F1: The Movie raced to the top of the global box office on opening weekend, earning over $140 million. Its scale extends beyond the screen, with a star-studded soundtrack featuring 17 original songs by artists like Ed Sheeran, Burna Boy, Doja Cat, Raye, Tate McRae and Rosé, plus a sweeping score by legendary composer Hans Zimmer. But amid all the A-list attention, Merrick says it was his castmates who have helped keep things grounded. Their off-camera chemistry carried through to the smallest things, including each other’s questionable music choices. When asked what he listened to to get into character, Merrick smirks. “I made quite a bro-y playlist,” he says. “Actually, my castmate Callie Cook saw on my Spotify that I had a playlist called ‘Hugh Nickelby,’ and when I told her I’d made a playlist for the character, she told me it was an ick.”

Merrick knows better than most the impact a close cast can have. Long before F1 pit lanes, there was Skins – the show that gave him both a breakout role and lifelong friendships. “I still see Alex Arnold, and we played best mates in the show, along with Freya Maver, Sam Jackson and Laya Lewis,” he shares. “We all met up recently, and I felt slightly apprehensive, but it was the easiest, most instant connection; everyone sort of fit back into the role they played within the group.” 

Looking back on the early days of the provocative teen drama, Merrick admits he took the work with an intense seriousness. “I was so focused and boring on that show,” he confesses. While some of the cast relaxed into the perks of teenage fame, Merrick treated the scripts with the rigour of a Shakespearean actor. “I analysed that dialogue like I was playing fucking Hamlet. I was going through the dialogue thinking, what does that say about the character? And I’d be saying something ridiculous like, ‘Let’s go find a massive bag of weed.’” 

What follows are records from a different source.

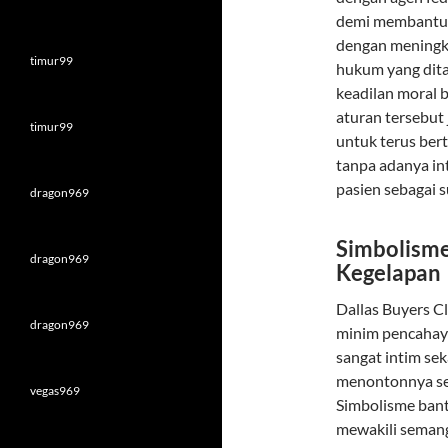
demi membantu a
dengan meningka
timur99
hukum yang dit
keadilan moral b
aturan tersebut
timur99
untuk terus ber
tanpa adanya in
pasien sebagai s
dragon969
Simbolisme
dragon969
Kegelapan
Dallas Buyers C
dragon969
minim pencahay
sangat intim se
menontonnya sec
vegas969
Simbolisme bant
mewakili seman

Perhaps what continues to surprise Merrick most is how Skins remains culturally relevant years on. “I’m so fascinated by [Skins’ appeal]. It’s so interesting that a whole new generation, who have a very different culture from the one we’re portraying in Skins, can access it. I guess there is just a universal experience of being 17. And, I guess it was the same for us living it too; we were just kids.” The show’s honest portrayal of adolescence won it a cult status and continues drawing in new fans today. That same mix of care, curiosity and dry humour has carried Merrick from his teen drama days to the centre of a global blockbuster set to take over this summer.